26
Бежать (или «рвануть», как выразилась Зина) нам не удалось. Грузовик, сделав широкий круг, остановился у служебного входа в Манеж. Здание было оцеплено военными и ребятами в черных комбинезонах. У театральных касс стояли бронетранспортеры. Проход в Александровский сад перегораживал танк.
Глухов спрыгнул на асфальт, с грохотом распахнул борт. В кузов, щурясь, заглянул капитан в полевой форме и с каким-то орденом на груди.
– Из «Хорошего»! – доложил Глухов.
– Да я уж вижу, что не из плохого, – с неприятной улыбкой сострил капитан. – Давай всех в загон!
– Эй, послушайте! – крикнула Гаганова противным голосом. – Я министр и депутат, я председатель комиссии…
– Тут все министры! И все депутаты! – перебил ее капитан, повернулся к Глухову: – Всех в загон!
Загоном оказался центральный зал, отгороженный от остальной части Манежа колючей проволокой. Внутри были люди, некоторые сидели на полу, кто-то громко ругался по телефону. Было душно, воняло, как в плацкартном вагоне поезда дальнего следования – носками, потом и сортиром.
Зина сжала мою руку, ее ладонь была горячей. Сухой и очень горячей.
– Все будет о’кей, – прошептал я, наклонившись к ней.
– Я знаю, – тихо ответила она.
Нас втолкнули за колючую проволоку. Жирный мужик в нательной майке, бледный и дряблый, как сырое тесто, взглянул на Зину, зло пробормотал:
– Оборзел совсем, детей хватает, сука…
– Не посмеет, гад, – отозвался его сосед, мрачный, похожий на монаха, старик. – Не посмеет…
Некоторые лица казались мне знакомыми. Я признал крикливого депутата от какой-то патриотической партии – этот, я помню, призывал вернуть в состав России Финляндию, выдвинув ей ультиматум ядерного удара. Узнал я и некогда знаменитого (и вполне приличного) режиссера, трансформировавшегося в политика, тоже знаменитого, но, увы, совсем неприличного. Рядом с ним стоял телевизионный начальник, с вертевшейся на языке немецкой фамилией, то ли Шульц, то ли Фальк. Этот вконец обрюзг и напоминал спившегося купидона.
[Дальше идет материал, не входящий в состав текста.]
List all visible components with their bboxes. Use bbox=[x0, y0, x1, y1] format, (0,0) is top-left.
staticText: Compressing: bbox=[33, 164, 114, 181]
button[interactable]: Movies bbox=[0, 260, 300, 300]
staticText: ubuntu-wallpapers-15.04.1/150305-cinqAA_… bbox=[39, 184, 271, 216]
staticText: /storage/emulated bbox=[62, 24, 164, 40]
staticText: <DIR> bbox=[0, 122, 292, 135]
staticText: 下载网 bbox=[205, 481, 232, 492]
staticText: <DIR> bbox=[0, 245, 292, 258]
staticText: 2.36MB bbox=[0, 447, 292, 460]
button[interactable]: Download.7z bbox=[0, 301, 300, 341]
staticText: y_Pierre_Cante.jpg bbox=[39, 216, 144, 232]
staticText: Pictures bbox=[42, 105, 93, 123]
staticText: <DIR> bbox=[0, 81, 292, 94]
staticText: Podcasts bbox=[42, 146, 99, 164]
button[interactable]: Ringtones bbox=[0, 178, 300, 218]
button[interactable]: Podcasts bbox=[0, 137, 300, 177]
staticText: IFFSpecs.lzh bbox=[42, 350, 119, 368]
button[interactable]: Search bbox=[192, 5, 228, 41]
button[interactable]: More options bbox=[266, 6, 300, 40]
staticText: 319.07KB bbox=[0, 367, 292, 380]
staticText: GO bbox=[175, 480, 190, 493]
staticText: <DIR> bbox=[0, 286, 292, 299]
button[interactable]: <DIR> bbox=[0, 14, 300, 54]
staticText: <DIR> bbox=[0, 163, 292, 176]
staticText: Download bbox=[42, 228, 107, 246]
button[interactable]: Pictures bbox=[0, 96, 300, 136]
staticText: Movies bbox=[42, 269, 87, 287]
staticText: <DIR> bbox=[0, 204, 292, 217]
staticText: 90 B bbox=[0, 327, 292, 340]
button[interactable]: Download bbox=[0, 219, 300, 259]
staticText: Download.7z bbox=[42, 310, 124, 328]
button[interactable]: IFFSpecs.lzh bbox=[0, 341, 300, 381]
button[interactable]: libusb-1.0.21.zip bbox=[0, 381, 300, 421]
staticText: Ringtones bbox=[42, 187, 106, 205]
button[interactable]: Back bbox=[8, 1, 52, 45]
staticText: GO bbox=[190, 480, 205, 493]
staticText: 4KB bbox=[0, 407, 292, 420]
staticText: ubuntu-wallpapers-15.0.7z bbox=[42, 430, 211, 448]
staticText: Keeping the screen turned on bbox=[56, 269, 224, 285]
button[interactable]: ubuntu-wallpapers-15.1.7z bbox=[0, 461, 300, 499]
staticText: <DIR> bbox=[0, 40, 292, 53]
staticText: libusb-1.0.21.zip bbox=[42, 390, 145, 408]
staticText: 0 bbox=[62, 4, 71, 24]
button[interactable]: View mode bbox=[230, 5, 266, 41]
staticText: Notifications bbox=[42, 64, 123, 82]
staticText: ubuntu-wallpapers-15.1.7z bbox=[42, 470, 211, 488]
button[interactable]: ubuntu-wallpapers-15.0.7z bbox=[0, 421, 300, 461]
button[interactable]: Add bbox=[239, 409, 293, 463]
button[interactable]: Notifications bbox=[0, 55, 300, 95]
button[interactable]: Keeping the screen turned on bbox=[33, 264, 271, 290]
Последний раз я был в Манеже лет сто назад, в той, прошлой, жизни. Выставляли Глазунова. Помню большие полотна с плоскими лицами и кукольными глазами, все – Пушкин и князь Игорь, Индира Ганди и Раскольников – все были похожи друг на друга, как родня в глухой деревне, склонной к инцесту. Беспомощный рисунок и дрянная живопись грязноватого колорита выдавались за «возврат к традициям русской иконописи». Гвоздем выставки стала здоровенная картина, похожая на увеличенную стократ школьную фотографию. Фотографию класса. На переднем плане в несколько рядов стояли картонные персонажи – святые, срисованные с икон, князья, тоже плоские, как иконы. За ними толпились знаменитости: робкой кучкой жались писатели, их вел хмурый Достоевский, по неясной причине к литераторам прибился расстрелянный комиссарами юный царевич в непременной матроске и со свечой в руке. Дальше пер винегрет из композиторов, царей и цариц. Шаляпин и Сомов, срисованные с известных портретов, оказались рядом и одинаковым наклоном головы напоминали дуэт лукавых куплетистов. Гигантский и синий, как утопленник, Лев Толстой вылезал сбоку и грозил кому-то пальцем, на шее писателя висела табличка «Непротивление». Горизонт художник Глазунов одолжил у Иеронима Босха – на горизонте в адском огне пылал Кремль, Василий Блаженный, какие-то еще соборы и церкви. Оттуда, из багрового пламени, в удалых санях, запряженных тройкой худосочных палехских коней, выезжали лихие большевики: развеселый усач – должно быть Сталин, злой Троцкий и неизвестный гармонист. Центром композиции было распятие, а в левом углу рыдала голая женщина, розовая, как ветчина, рыхлая и скверно нарисованная.
– Это Россия… – шептали ошарашенные зрители. – Вон, плачет голая…
Картина называлась «Вечная Россия». Эстетически она была просто оскорбительна, уродство полотна вызвало почти физическую боль. Картина напоминала коллаж не очень аккуратной школьницы, наспех наклеившей на лист кое-как вырезанные из журнала картинки, подкрасившей там и сям карандашами, не сильно заботясь о сочетании цветов. Чтобы попасть на выставку, люди ждали в очереди по пять-шесть часов. Нам с Шурочкой билеты принес ее отец.